I am not a scientist or a medical researcher. Like the majority of people prescribed SSRI I take it based on the medical advice of my GP. As I wrote in the previous posts I had concerns when first prescribed, around addiction, side effects and how they worked.
That last one is an interesting point. You can read widely how the SSRI works biologically, but how that actually helps with depression can seem vague. Some people have found them helpful, indeed would describe them as life saving. Some people less so and have had to try different types of SSRI before finding one that works. Some people will quote long term side effects that they believe the SSRI caused. There are also well grounded concerns around the prescription to children and young people.
So where does this leave the person suffering from depression, who at the crisis point has sought help and are being offered SSRI ? There is a desire to make an informed and balanced decision, but that is incredibly hard to do against this backdrop. And at the point of being prescribed it’s bloody hard to make any decisions. It’s often been a big one to even go to the GP and at such a vulnerable time we need to have faith in what we are being told.
It’s also very important to note that medication is not the only treatment. Talking therapies are effective , with less risk (if done with an accredited professional) of side effects and as a long term treatment. There arises another issue – how quickly the provision of therapy can be made to the patient, which may leave the GP little option in the immediate term other than medication.

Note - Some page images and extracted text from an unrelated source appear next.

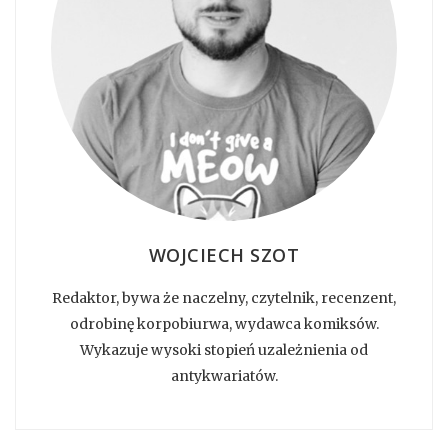
WOJCIECH SZOT
Redaktor, bywa że naczelny, czytelnik, recenzent,
odrobinę korpobiurwa, wydawca komiksów.
Wykazuje wysoki stopień uzależnienia od
antykwariatów.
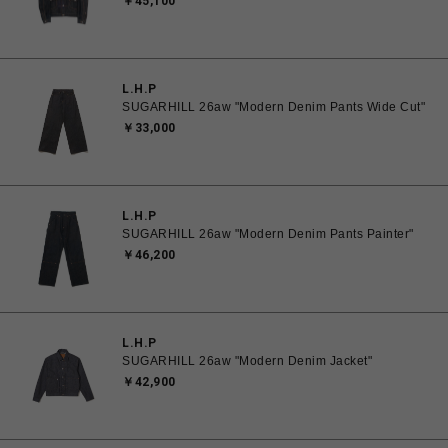
￥45,100
L.H.P
SUGARHILL 26aw "Modern Denim Pants Wide Cut"
￥33,000
L.H.P
SUGARHILL 26aw "Modern Denim Pants Painter"
￥46,200
L.H.P
SUGARHILL 26aw "Modern Denim Jacket"
￥42,900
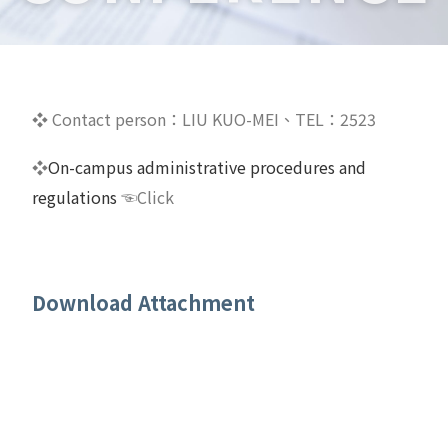
❖
Contact person：LIU KUO-MEI、TEL：
2523
❖
On-campus administrative procedures and
regulations
☜Click
Download Attachment
【表單】補助教師出席國際學術會議報告(英文
版)Report
【辦法】中原大學教師學術期刊論文發表及國際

I said the two points of view seem to agree on findings in the recent study, but use them differently. My reading is that SSRI are found to be effective in the short term but for a lower percentage of people than previously thought. The side effects following withdrawal may also last longer than previously thought and have the risk of being interpreted as a relapse rather than withdrawal symptoms. It doesn’t appear to address the long term usage concerns, possibly as the research evidence isn’t freely available.
Against this background and under guidance from GP I have this week taken the next reduction in my medication, down from 20mg to 10mg, following a reduction from 30mg to 20mg in November. Like then I am having the side effects of a very intense headache (not like a usual headache, but a severe stabbing pain behind eyes, with acute sensitivity to noise ), muscle aches like flu and the restless legs at night go into hyperdrive. Last time these lasted about ten days before calming down.
So where does that leave me.
Do I think they helped ? Yes, I believe they did help me, in the short term. Do I feel fully informed ? No. Do I feel confused ? Yes. Am I concerned? Yes. Do these thoughts and worries surface every night as I remove the little white pill from its package to take ? Yes. Am I ashamed to take medication? No.
One last thought- please, please respect that behind the statistics, the studies, the strong opinions, that there are people, suffering and confused, who often don’t know what to believe but just want to be helped in the best way. That may or may not include SSRI -but it has to be an informed decision based on the individual circumstances. And that is the saddest thing, it’s difficult to feel informed.